Of Suspicion
Suspicions amongst thoughts, are like bats amongst birds, they ever
fly by twilight. Certainly they are to be repressed, or at least well
guarded: for they cloud the mind; they leese friends; and they check
with business, whereby business cannot go on currently and constantly.
They dispose kings to tyranny, husbands to jealousy, wise men to irresolution
and melancholy. They are defects, not in the heart, but in the brain;
for they take place in the stoutest natures; as in the example of Henry
the Seventh of England. There was not a more suspicious man, nor a more
stout. And in such a composition they do small hurt. For commonly they
are not admitted, but with examination, whether they be likely or
no. But in fearful natures they gain ground too fast. There is nothing
makes a man suspect much, more than to know little; and therefore men
should remedy suspicion, by procuring to know more, and not to keep
their suspicions in smother. What would men have? Do they think, those
they employ and deal with, are saints? Do they not think, they will
have their own ends, and be truer to themselves, than to them? Therefore
there is no better way, to moderate suspicions, than to account upon
such suspicions as true, and yet to bridle them as false. For so far
a man ought to make use of suspicions, as to provide, as if that should
be true, that he suspects, yet it may do him no hurt.
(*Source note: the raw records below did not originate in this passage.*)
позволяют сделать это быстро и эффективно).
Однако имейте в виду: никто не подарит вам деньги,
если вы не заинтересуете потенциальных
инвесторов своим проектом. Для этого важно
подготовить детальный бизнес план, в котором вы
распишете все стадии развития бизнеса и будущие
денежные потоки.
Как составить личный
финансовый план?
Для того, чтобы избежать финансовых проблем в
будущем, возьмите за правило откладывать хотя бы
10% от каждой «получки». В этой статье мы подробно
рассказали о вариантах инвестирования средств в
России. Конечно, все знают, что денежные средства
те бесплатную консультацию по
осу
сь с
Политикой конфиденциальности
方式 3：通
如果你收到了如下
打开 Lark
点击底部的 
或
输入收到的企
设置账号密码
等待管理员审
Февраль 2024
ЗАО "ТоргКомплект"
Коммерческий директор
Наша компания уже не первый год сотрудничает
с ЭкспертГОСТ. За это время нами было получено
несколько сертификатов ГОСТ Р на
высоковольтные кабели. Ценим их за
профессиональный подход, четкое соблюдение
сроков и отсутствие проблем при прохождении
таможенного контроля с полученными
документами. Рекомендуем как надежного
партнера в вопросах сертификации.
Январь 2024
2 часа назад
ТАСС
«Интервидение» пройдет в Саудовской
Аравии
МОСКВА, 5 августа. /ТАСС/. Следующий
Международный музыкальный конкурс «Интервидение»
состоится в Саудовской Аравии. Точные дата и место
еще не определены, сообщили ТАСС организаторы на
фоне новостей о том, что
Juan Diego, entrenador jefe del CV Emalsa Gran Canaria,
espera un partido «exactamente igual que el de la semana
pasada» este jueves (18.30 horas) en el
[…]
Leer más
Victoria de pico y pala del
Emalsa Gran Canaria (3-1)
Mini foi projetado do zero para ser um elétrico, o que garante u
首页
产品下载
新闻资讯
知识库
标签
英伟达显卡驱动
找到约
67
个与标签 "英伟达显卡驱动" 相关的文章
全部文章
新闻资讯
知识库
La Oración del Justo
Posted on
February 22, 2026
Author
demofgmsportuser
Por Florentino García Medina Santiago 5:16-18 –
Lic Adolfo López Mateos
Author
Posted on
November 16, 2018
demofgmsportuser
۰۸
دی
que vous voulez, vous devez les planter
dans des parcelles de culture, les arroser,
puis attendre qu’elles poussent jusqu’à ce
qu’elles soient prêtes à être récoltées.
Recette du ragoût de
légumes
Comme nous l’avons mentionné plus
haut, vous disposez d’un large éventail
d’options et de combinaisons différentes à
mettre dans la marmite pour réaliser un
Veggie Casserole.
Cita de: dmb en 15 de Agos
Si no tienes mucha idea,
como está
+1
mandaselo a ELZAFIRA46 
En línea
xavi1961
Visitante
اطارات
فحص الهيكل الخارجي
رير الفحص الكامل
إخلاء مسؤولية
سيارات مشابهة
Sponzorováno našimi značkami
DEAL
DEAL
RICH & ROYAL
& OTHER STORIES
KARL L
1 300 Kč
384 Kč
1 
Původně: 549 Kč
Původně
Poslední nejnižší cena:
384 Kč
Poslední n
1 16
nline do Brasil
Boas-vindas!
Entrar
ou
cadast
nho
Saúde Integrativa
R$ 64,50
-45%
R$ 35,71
Suspicions that
the mind of itself gathers, are but buzzes; but suspicions that are
artificially nourished, and put into men's heads, by the tales and whisperings
of others, have stings. Certainly, the best mean, to clear the way in
this same wood of suspicions, is frankly to communicate them with
the party, that he suspects; for thereby he shall be sure to know more
of the truth of them, than he did before; and withal shall make that
party more circumspect, not to give further cause of suspicion. But
this would not be done to men of base natures; for they, if they find
themselves once suspected, will never be true. The Italian says, Sospetto
licentia fede; as if suspicion, did give a passport to faith; but it
ought, rather, to kindle it to discharge itself.